▸ DIRECTIONS FOR THIS TASK: Output exactly the lines spanning from the line containing "აღნიშნული 1 ლარის" to the last line of the entries, inclusive.

· · · · · · ·

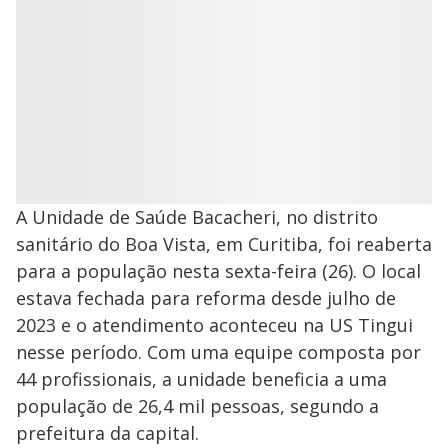
A Unidade de Saúde Bacacheri, no distrito
sanitário do Boa Vista, em Curitiba, foi reaberta
para a população nesta sexta-feira (26). O local
estava fechada para reforma desde julho de
2023 e o atendimento aconteceu na US Tingui
nesse período. Com uma equipe composta por
44 profissionais, a unidade beneficia a uma
população de 26,4 mil pessoas, segundo a
prefeitura da capital.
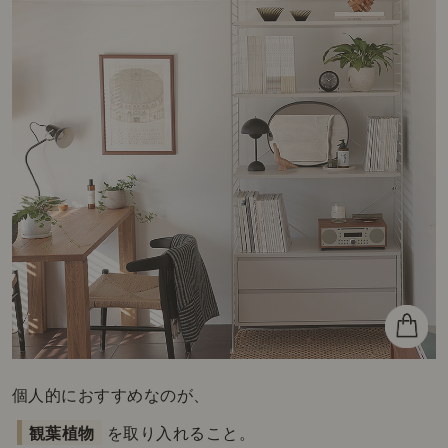
個人的におすすめなのが、
観葉植物
を取り入れること。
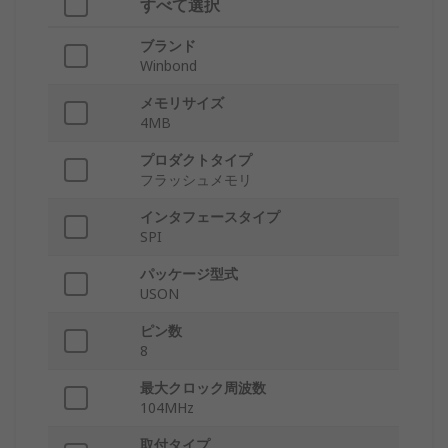
すべて選択
ブランド
Winbond
メモリサイズ
4MB
プロダクトタイプ
フラッシュメモリ
インタフェースタイプ
SPI
パッケージ型式
USON
ピン数
8
最大クロック周波数
104MHz
取付タイプ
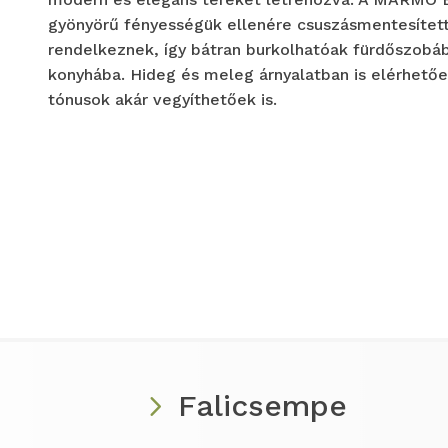
gyönyörű fényességük ellenére csuszásmentesített 
rendelkeznek, így bátran burkolhatóak fürdőszobáb
konyhába. Hideg és meleg árnyalatban is elérhetőe
tónusok akár vegyíthetőek is.
Falicsempe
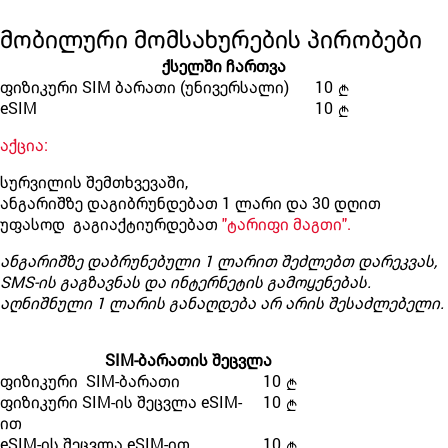
მობილური მომსახურების პირობები
ქსელში ჩართვა
ფიზიკური SIM ბარათი (უნივერსალი)
10
eSIM
10
აქცია:
სურვილის შემთხვევაში,
ანგარიშზე დაგიბრუნდებათ 1 ლარი და 30 დღით
უფასოდ გაგიაქტიურდებათ
"ტარიფი მაგთი".
ანგარიშზე დაბრუნებული 1 ლარით შეძლებთ დარეკვას,
SMS-ის გაგზავნას და ინტერნეტის გამოყენებას.
აღნიშნული 1 ლარის განაღდება არ არის შესაძლებელი.
SIM-ბარათის შეცვლა
ფიზიკური SIM-ბარათი
10
ფიზიკური SIM-ის შეცვლა eSIM-
10
ით
eSIM-ის შეცვლა eSIM-ით
10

· · · · · · ·

▸ ANSWER SPACE:
აღნიშნული 1 ლარის განაღდება არ არის შესაძლებელი.
SIM-ბარათის შეცვლა
ფიზიკური SIM-ბარათი
10
ფიზიკური SIM-ის შეცვლა eSIM-
10
ით
eSIM-ის შეცვლა eSIM-ით
10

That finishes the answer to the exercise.